Because the copy must hold no pictures, return the data below with all of its words intact.
Data records section start
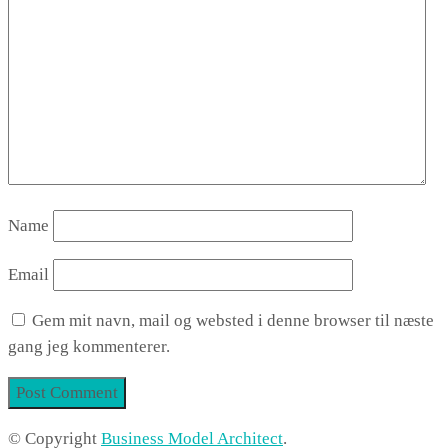
Name
Email
Gem mit navn, mail og websted i denne browser til næste
gang jeg kommenterer.
© Copyright
Business Model Architect
.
Data records section end
- Exercise solution -
Name
Email
Gem mit navn, mail og websted i denne browser til næste
gang jeg kommenterer.
© Copyright
Business Model Architect
.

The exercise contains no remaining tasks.